Стерлинг Моррисон вспомнил о своем друге детства Джиме Такере, сестра которого, как он помнил, любила в свободное время играть на ударных. Лу Рид приехал в гости к Такерам, послушал игру сестры, и, поскольку выбирать не приходилось, 21-летняя Морин «Мо» Такер (Maureen Ann Tucker, род. 1945 г.) была принята в состав The Velvet Underground. Классический состав квартета был, таким образом, укомплектован. Мо, по ее собственным воспоминаниям, «всегда хотела играть на ударных»,[67] однако начала практиковаться как следует только в 19-летнем возрасте, ставя себе после работы пластинки Бо Диддли. Любимым драммером Мо был Чарли Уоттс, однако наибольшее влияние на ее стиль игры оказал нигерийский барабанщик Бабатунде Олатунджи[63]. Незадолго до приглашения «Вельветов» Морин играла в какой-то группе на Лонг-Айленде, однако решила покинуть свой коллектив после того, как гитарист группы, выступавший с ними на одном концерте, был застрелен прямо на сцене. Не исключено, что это сделал один из тех преступников и садистов, которых, по мнению Лу Рида, в изобилии рождала земля Грейт-Нека. К моменту, когда ее навестил Лу, Морин работала оператором электронно-вычислительных машин, однако от его предложения она не могла оказаться.

По всеобщим воспоминаниям, Мо Такер была (и во многом остается) такой же бесхитростной и надежной девушкой, как и ее простой и прямолинейный бит, ставший неотъемлемой чертой звучания The Velvet Underground. Такер принципиально не использовала подвесные тарелки, хай-хэт, а также педали любого рода. По этой причине она всегда играла стоя, положив свою «бочку» на бок. Кроме того, Морин никогда не умела (и не хотела) играть дроби; максимум, что она себе позволяла, чтобы отделить один квадрат от другого, – перейти с восьмых долей на шестнадцатые. Джон Кейл поначалу отреагировал на появление девушки в группе резко отрицательно, однако как ни странно, бесхитростная Мо оказалась с Кейлом на одном музыкальном полюсе: не зная прогрессивных идей Ла Монта Янга о ценности повторений, она, тем не менее, добавила звучанию The Velvet Underground еще больше нерокового, авангардного ощущения. Теперь Лу Рид и Джон Кейл могли со спокойной душой погружаться в любые звуковые дебри – они знали, что где-то на заднем плане их всегда будет поддерживать надежный, как метроном, ровный бит Мо. Для 1965 года девушка-инструменталист в мужской группе была делом крайне редким. Однако непосвященному зрителю было не так-то просто распознать девушку в барабанщице, которая стояла в глубине сцены, стриженная и одетая «под мальчика».

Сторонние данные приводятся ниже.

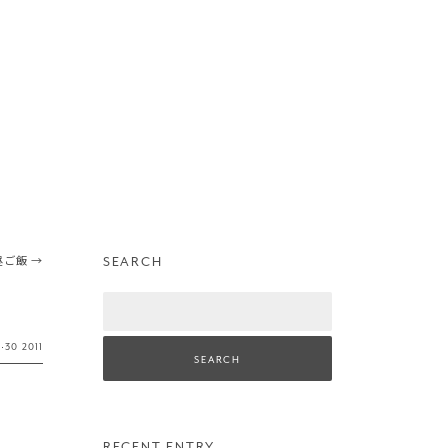
SEARCH
昼ご飯
→
Search
g
·
30
2011
RECENT ENTRY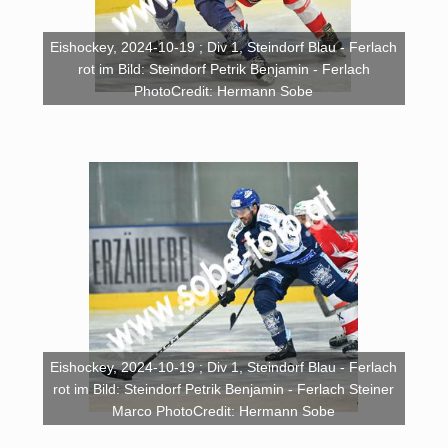
Eishockey, 2024-10-19 ; Div 1, Steindorf Blau - Ferlach
rot im Bild: Steindorf Petrik Benjamin - Ferlach
PhotoCredit: Hermann Sobe
Eishockey, 2024-10-19 ; Div 1, Steindorf Blau - Ferlach
rot im Bild: Steindorf Petrik Benjamin - Ferlach Steiner
Marco PhotoCredit: Hermann Sobe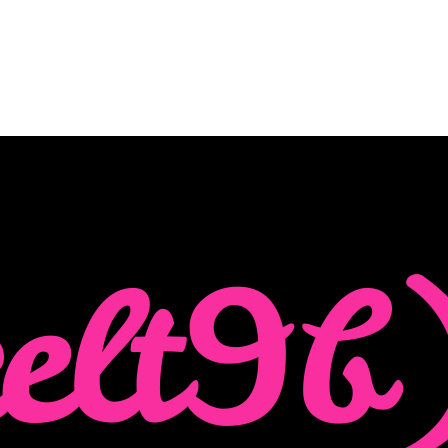
elt9b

Ингрид Суперстар: «У Мо среднее телосложение. Она никогда не носит юбку, кроме тех случаев, когда идет в церковь. Она очень милая.

Лу Рид: Она не носит бюстгальтер.

Ингрид: Носит.

Лу: Ей не надо.

Ингрид: Я думаю, каждой девушке надо или каждой девушке следует носить. Короче, она очень тихая, спокойная, милая личность. И с ней очень легко» [68].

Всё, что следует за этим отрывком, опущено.